E&T reports from south east Asia.
EU lifts Garuda airspace ban
The European Union (EU) has lifted the ban on Garuda and three other Indonesian airlines entering its airspace.
The state-owned national flag-carrier, along with Mandala Airlines and cargo operators PremiAir and Airfast Indonesia, will now be able to resume flights to the 27-nation bloc.
EU ambassador to Indonesia Julia Wilson said the country has made significant improvement in aviation safety, and hinted that two low-cost carriers, Air Asia Indonesia and Lion Air, might also be taken off the blacklist in the near future.
Dian Wirenjurit, Indonesia's director of intra-regional cooperation for Europe and the US, told E&T that the EU wants Indonesia to revamp its policies and regulations to EU standards, and has agreed to lift the ban on more Indonesian airlines when new regulations are in place.
The ban was imposed on all 51 Indonesian carriers in April 2007 after a string of air disasters involving aircraft of low-cost carrier Adam Air and Garuda.

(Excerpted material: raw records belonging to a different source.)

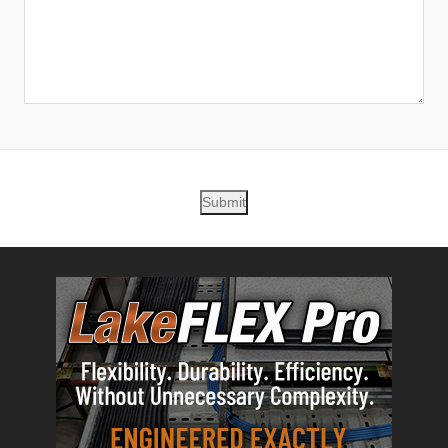
Submit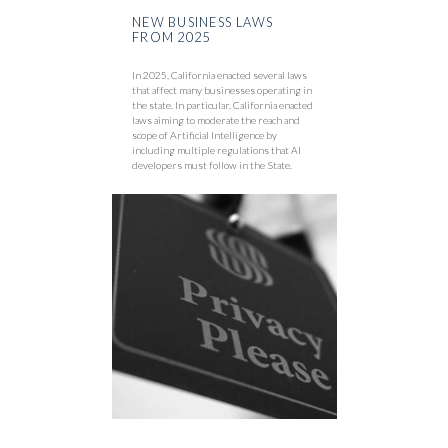
NEW BUSINESS LAWS
FROM 2025
In 2025, California enacted several laws
that affect many businesses operating in
the state. In particular, California enacted
laws aiming to moderate the reach and
scope of Artificial Intelligence by
including multiple regulations that AI
developers must follow in the State.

In the same year, the US watchdog Federal Aviation Administration downgraded Indonesia's civil aviation rating from Category I to Category II.
Eleven of the 51 airlines have ceased operating, either pushed out by stiff competition or having their air operating certificates revoked by the Ministry of Transport in Jakarta.
Indonesia's Minister of Transport Jusman Syafii Djamal greeted the lifting of the ban with delight, but said the ban on Garuda should have been removed last year, as the airline had invested a huge sum of money to provide enhanced training for its staff.
"There is no question about the maintenance and safety of the Garuda fleet," Jusman said.
A relieved Garuda is already planning to fly to Amsterdam in the third quarter of 2010 initially using the Airbus A330-200, which would require a stop in Dubai for refuelling. The service will be operated non-stop from 2011, when Garuda starts taking delivery of ten Boeing 777-300ER aircraft that it ordered in February 2008.
Garuda spokesman Pujobroto said Amsterdam will be the first European destination for the airline to resume flights to, as there is a big market. Indonesia was a former Dutch colony.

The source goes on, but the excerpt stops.